Sung Tieu is a London-based visual artist whose work takes place at the intersection of transnational movement, global capitalism and the cultural incursions of dematerialised art traditions. Tieu’s own emigration from Vietnam to Germany is central to her work, impelling her to address Post-Cold War histories and the diasporic experience of unfixed temporal and spatial certainties.
Her practice contends with issues of social and cultural class divide through the lens of her personal narratives, post-colonial identity and cultural membership. Through performance, installation, moving image and sound, she conveys a sense of dislocation, often deliberately eluding narrative legibility. Using artwork as assemblage, her multi-layered installations, such as Song for Unattended Items (2018), Remote Viewing (2017) and Coral Sea As Rolling Thunder (2017) compose the exhibition as a complex space of sensorial experience. Within it, Tieu examines the sublimatory potential of minimalist art while resisting any singular discursive translation.

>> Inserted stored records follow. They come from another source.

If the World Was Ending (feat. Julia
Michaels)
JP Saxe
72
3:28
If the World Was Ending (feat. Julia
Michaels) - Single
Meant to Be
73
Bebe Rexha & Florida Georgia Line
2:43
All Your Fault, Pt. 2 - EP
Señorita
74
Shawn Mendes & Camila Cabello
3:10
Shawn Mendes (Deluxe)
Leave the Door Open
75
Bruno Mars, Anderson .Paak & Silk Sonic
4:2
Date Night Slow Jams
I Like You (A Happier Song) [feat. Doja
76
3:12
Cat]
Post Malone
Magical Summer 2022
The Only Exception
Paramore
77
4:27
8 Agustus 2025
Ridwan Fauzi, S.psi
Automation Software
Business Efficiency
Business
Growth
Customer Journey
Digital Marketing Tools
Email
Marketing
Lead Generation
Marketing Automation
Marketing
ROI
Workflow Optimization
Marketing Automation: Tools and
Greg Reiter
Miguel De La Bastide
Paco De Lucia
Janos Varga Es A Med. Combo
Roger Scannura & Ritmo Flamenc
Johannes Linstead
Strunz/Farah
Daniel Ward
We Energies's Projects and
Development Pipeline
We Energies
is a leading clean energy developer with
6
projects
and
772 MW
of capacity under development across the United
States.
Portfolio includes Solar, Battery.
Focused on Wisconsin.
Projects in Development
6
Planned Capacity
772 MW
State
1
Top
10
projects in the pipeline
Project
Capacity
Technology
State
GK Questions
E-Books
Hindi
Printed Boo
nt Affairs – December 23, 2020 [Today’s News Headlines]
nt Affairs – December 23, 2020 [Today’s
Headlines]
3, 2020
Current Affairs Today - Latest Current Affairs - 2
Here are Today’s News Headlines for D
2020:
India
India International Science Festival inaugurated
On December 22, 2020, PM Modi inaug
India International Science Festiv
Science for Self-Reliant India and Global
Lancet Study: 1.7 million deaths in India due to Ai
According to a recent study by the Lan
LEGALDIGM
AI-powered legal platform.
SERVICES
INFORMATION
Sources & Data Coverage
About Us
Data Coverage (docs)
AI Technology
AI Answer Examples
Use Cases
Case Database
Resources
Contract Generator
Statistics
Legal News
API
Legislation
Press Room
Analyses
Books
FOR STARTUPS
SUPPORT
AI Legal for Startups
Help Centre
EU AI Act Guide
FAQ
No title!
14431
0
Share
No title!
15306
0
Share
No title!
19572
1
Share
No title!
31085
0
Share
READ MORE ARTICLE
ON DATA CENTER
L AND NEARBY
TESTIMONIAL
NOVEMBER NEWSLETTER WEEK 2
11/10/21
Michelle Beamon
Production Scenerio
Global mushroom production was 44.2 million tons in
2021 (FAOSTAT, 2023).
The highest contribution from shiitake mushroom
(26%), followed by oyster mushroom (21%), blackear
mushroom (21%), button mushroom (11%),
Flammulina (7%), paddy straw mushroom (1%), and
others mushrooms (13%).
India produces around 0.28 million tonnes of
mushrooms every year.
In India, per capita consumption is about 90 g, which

Tieu’s invocation and juxtaposition of the past through images of the present, in video works such as Memory Dispute (2017) and No Gods, No Masters (2017), demand an engagement through abstract connections in order to interpret, query and remember.
Tieu is part of several art collectives, engaging in collaborative, non-autonomous production; one of them is Asia Art Activism, a cross-disciplinary and intergenerational network of artists, curators and academics who aim to question Asian/Southeast Asian invisibility within institutional narratives of British art and politics. They are currently in residence at Raven Row, London.